# GRHRCH British Labs?



## Jim Spagna (Apr 21, 2008)

Does anyone know how many GRHRCH Labs are British Labs?


----------



## DoubleHaul (Jul 22, 2008)

HRH Labs?


----------



## crackerd (Feb 21, 2003)

Dual citizenship - as in American- (or Canadian-) British GRHRCH Labs?

MG


----------



## GulfCoast (Sep 24, 2007)

Former HRC National Vice President Kevin Bearden has a GHRCH "british" lab. There are probably others that I don't know about.


----------



## Happy Gilmore (Feb 29, 2008)

Doesn't UKC keep some sort of record of all this stuff? Not necessarily the type of lab but the titles and pedigrees? Looking at a pedigree of one should be obvious with the unfamiliar euro titles. Otherwise, the lines common to the performance labs should be strikingly obvious.


----------



## Skinny (Jul 11, 2013)

Give me a year and I'll have u one


----------



## Jeff Huntington (Feb 11, 2007)

Paul "Happy" Gilmore said:


> Doesn't UKC keep some sort of record of all this stuff? Not necessarily the type of lab but the titles and pedigrees? Looking at a pedigree of one should be obvious with the unfamiliar euro titles. Otherwise, the lines common to the performance labs should be strikingly obvious.

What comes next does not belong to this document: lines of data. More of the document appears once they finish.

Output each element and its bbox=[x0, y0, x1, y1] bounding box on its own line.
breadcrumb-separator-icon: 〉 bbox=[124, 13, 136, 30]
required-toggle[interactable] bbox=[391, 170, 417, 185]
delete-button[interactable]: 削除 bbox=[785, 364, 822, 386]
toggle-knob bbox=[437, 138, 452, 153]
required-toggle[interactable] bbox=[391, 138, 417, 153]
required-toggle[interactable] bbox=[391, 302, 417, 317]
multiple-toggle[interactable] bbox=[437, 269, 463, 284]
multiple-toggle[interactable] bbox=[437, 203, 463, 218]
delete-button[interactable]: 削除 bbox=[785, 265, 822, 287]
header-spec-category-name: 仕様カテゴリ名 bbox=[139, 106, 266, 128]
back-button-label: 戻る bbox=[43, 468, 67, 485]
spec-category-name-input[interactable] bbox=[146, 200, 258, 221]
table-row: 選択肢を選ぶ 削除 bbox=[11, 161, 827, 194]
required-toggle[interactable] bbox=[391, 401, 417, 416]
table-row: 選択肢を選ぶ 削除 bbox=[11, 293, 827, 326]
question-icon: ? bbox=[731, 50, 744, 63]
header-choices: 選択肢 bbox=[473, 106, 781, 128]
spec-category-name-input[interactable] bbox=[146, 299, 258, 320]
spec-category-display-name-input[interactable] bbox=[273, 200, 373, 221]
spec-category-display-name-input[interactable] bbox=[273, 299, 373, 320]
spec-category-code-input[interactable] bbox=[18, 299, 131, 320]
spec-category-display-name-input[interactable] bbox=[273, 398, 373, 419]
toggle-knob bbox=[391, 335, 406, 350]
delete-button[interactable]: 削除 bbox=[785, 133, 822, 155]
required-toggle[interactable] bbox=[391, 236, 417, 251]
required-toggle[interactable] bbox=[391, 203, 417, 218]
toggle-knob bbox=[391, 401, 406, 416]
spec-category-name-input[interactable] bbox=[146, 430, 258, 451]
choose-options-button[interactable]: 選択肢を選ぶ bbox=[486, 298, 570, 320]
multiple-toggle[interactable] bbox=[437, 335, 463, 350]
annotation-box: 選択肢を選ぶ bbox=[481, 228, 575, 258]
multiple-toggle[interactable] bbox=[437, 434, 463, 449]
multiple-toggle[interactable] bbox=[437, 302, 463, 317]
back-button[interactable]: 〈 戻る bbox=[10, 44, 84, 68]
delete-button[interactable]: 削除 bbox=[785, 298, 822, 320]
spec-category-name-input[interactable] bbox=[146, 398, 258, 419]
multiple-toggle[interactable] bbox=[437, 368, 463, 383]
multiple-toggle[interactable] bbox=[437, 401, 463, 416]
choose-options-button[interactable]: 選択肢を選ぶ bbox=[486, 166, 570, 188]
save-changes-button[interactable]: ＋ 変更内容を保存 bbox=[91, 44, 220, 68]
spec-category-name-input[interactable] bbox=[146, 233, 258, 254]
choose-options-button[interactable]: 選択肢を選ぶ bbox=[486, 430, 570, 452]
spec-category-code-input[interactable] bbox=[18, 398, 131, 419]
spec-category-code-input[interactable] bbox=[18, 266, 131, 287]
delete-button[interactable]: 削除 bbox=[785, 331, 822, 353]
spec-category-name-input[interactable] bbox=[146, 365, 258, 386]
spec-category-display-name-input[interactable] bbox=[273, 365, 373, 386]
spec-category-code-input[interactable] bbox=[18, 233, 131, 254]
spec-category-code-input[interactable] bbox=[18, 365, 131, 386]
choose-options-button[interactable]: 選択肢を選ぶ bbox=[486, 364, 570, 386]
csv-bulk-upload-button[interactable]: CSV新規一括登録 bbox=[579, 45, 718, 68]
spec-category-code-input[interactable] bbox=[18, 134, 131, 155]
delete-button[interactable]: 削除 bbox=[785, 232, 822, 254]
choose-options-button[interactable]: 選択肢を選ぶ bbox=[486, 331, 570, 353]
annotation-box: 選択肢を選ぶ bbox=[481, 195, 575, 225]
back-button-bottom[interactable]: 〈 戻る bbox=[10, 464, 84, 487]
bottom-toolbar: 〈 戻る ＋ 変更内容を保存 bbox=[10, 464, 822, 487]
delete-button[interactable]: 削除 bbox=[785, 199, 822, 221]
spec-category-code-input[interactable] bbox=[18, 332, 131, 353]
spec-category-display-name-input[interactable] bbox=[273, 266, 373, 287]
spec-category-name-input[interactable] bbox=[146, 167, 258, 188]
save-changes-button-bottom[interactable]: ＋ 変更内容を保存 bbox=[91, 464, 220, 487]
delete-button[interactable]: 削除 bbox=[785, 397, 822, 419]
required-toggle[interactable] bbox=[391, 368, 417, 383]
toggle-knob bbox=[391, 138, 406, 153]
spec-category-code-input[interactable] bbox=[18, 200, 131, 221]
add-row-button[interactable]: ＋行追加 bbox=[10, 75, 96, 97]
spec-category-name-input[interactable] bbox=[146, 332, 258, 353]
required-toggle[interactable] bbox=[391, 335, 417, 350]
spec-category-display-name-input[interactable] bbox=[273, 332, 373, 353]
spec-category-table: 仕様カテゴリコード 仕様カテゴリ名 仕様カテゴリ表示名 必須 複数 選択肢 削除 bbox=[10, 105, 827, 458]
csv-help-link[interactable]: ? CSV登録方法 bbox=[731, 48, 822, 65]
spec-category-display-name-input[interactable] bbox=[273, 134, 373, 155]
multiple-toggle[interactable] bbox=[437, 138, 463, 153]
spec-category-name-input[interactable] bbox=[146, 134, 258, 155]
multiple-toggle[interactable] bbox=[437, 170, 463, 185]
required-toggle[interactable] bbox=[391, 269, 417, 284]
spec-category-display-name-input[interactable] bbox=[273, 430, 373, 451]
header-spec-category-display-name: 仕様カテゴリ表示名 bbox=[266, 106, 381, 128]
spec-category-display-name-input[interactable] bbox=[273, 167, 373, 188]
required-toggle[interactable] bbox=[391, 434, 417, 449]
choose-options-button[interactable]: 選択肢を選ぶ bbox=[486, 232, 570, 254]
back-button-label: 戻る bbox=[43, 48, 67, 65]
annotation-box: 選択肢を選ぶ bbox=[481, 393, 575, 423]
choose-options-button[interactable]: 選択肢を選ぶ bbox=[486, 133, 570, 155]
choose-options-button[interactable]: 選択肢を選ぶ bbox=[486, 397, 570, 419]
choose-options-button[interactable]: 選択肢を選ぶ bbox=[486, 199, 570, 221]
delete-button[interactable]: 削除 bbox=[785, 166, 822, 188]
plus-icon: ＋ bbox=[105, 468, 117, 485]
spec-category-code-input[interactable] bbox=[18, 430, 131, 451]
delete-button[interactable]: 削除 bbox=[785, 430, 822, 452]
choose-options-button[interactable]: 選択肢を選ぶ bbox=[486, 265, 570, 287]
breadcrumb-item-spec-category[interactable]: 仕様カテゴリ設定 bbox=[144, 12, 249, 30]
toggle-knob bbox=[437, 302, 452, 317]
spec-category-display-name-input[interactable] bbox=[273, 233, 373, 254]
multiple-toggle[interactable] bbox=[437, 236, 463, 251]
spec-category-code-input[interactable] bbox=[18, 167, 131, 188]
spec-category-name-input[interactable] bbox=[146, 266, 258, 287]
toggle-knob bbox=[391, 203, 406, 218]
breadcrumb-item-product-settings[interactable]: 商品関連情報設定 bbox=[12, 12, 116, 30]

On the HRC website there is a listing of GRHRCH dogs, owners and color. Doesn't identify field vs british. However, it has not been updated since around May 2012. I'm still waiting to see my boy's name on the list since he received his title in Sep 2012.


----------



## Happy Gilmore (Feb 29, 2008)

Jeff Huntington said:


> On the HRC website there is a listing of GRHRCH dogs, owners and color. Doesn't identify field vs british. However, it has not been updated since around May 2012. I'm still waiting to see my boy's name on the list since he received his title in Sep 2012.


Exactly my point, look at the names and look up the pedigrees. I know nothing about lab pedigrees and I can tell yours isn't a British by the sire and dam.


----------



## Jim Spagna (Apr 21, 2008)

Paul "Happy" Gilmore said:


> Exactly my point, look at the names and look up the pedigrees. I know nothing about lab pedigrees and I can tell yours isn't a British by the sire and dam.


Who is the "yours" to which you refer?


----------



## GulfCoast (Sep 24, 2007)

Skinny said:


> Give me a year and I'll have u one


How many Grand passes does your dog have now?


----------



## Jeff Huntington (Feb 11, 2007)

Paul "Happy" Gilmore said:


> Exactly my point, look at the names and look up the pedigrees. I know nothing about lab pedigrees and I can tell yours isn't a British by the sire and dam.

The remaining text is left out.